◆ **EXERCISE AIM**
Omit images. Retype all entries verbatim.

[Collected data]
□ □ □ □ □
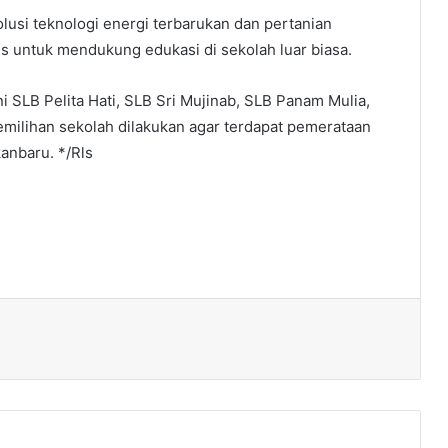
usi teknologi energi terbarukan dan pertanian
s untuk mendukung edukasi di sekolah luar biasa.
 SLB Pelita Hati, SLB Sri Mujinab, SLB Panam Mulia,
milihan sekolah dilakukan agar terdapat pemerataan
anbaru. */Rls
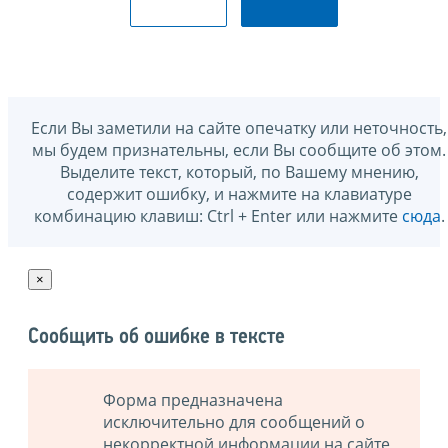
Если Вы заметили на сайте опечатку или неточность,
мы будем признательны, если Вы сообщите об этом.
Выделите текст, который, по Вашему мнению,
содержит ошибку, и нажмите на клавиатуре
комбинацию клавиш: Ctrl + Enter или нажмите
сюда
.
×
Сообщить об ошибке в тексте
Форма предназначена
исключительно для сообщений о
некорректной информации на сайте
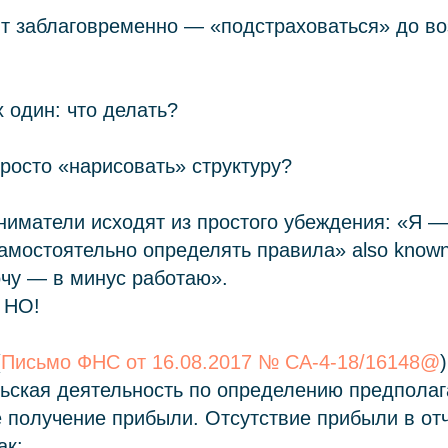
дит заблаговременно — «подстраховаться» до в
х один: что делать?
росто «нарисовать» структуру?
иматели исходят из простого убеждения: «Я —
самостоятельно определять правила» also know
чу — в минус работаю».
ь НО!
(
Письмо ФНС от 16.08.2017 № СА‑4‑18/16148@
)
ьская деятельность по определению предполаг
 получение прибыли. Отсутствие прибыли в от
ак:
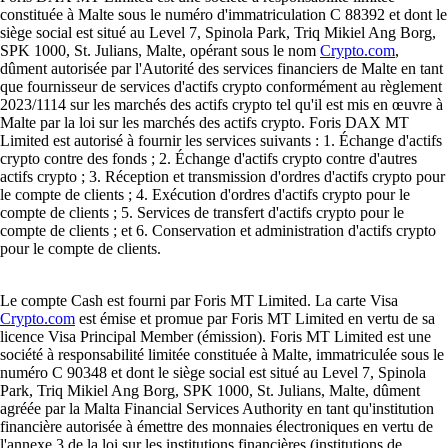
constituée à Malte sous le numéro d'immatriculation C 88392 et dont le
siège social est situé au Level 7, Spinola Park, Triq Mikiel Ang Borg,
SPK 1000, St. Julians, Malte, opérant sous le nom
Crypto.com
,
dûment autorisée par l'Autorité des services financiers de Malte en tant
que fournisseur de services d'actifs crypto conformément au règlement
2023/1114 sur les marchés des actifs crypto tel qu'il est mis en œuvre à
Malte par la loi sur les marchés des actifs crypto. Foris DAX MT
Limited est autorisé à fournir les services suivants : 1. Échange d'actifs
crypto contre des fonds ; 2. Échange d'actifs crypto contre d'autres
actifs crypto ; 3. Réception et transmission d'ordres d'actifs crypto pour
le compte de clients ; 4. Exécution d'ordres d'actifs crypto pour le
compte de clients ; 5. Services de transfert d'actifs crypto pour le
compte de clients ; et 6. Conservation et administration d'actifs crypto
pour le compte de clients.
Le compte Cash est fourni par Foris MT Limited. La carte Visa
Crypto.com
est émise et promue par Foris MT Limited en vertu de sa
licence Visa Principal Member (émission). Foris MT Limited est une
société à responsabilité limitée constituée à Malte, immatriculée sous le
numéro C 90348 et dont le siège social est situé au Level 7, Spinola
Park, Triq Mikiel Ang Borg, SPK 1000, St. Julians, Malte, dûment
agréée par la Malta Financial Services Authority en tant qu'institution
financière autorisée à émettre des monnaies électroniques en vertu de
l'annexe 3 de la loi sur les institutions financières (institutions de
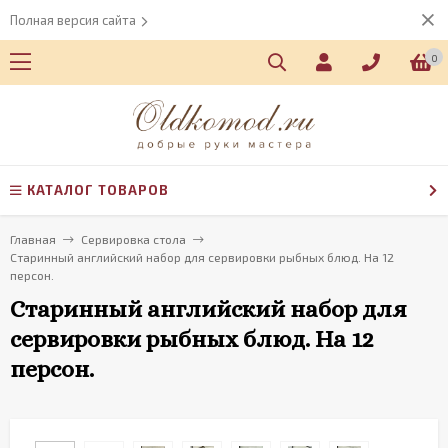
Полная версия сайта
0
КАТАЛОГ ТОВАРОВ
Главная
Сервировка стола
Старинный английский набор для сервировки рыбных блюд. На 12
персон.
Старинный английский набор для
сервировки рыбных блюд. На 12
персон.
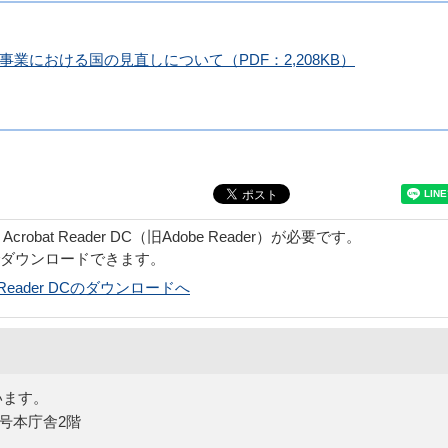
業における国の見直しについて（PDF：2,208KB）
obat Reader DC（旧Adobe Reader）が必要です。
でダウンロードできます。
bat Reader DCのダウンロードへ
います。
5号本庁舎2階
□ □ □ □ □
◆ **SOLUTION TO THIS PROBLEM**
usi teknologi energi terbarukan dan pertanian
s untuk mendukung edukasi di sekolah luar biasa.
 SLB Pelita Hati, SLB Sri Mujinab, SLB Panam Mulia,
milihan sekolah dilakukan agar terdapat pemerataan
anbaru. */Rls
Если Вы заметили на сайте опечатку или неточность,
мы будем признательны, если Вы сообщите об этом.
Выделите текст, который, по Вашему мнению,
содержит ошибку, и нажмите на клавиатуре
комбинацию клавиш: Ctrl + Enter или нажмите
сюда
.
×
Сообщить об ошибке в тексте
Форма предназначена
исключительно для сообщений о
некорректной информации на сайте
дит заблаговременно — «подстраховаться» до в
х один: что делать?
росто «нарисовать» структуру?
иматели исходят из простого убеждения: «Я —
самостоятельно определять правила» also know
чу — в минус работаю».
ь НО!
(
Письмо ФНС от 16.08.2017 № СА‑4‑18/16148@
)
ьская деятельность по определению предполаг
 получение прибыли. Отсутствие прибыли в от
ак:
constituée à Malte sous le numéro d'immatriculation C 88392 et dont le
siège social est situé au Level 7, Spinola Park, Triq Mikiel Ang Borg,
SPK 1000, St. Julians, Malte, opérant sous le nom
Crypto.com
,
dûment autorisée par l'Autorité des services financiers de Malte en tant
que fournisseur de services d'actifs crypto conformément au règlement
2023/1114 sur les marchés des actifs crypto tel qu'il est mis en œuvre à
Malte par la loi sur les marchés des actifs crypto. Foris DAX MT
Limited est autorisé à fournir les services suivants : 1. Échange d'actifs
crypto contre des fonds ; 2. Échange d'actifs crypto contre d'autres
actifs crypto ; 3. Réception et transmission d'ordres d'actifs crypto pour
le compte de clients ; 4. Exécution d'ordres d'actifs crypto pour le
compte de clients ; 5. Services de transfert d'actifs crypto pour le
compte de clients ; et 6. Conservation et administration d'actifs crypto
pour le compte de clients.
Le compte Cash est fourni par Foris MT Limited. La carte Visa
Crypto.com
est émise et promue par Foris MT Limited en vertu de sa
licence Visa Principal Member (émission). Foris MT Limited est une
société à responsabilité limitée constituée à Malte, immatriculée sous le
numéro C 90348 et dont le siège social est situé au Level 7, Spinola
Park, Triq Mikiel Ang Borg, SPK 1000, St. Julians, Malte, dûment
agréée par la Malta Financial Services Authority en tant qu'institution
financière autorisée à émettre des monnaies électroniques en vertu de
l'annexe 3 de la loi sur les institutions financières (institutions de
Полная версия сайта
0
КАТАЛОГ ТОВАРОВ
Главная
Сервировка стола
Старинный английский набор для сервировки рыбных блюд. На 12
персон.
Старинный английский набор для
сервировки рыбных блюд. На 12
персон.
業における国の見直しについて（PDF：2,208KB）
obat Reader DC（旧Adobe Reader）が必要です。
でダウンロードできます。
bat Reader DCのダウンロードへ
います。
5号本庁舎2階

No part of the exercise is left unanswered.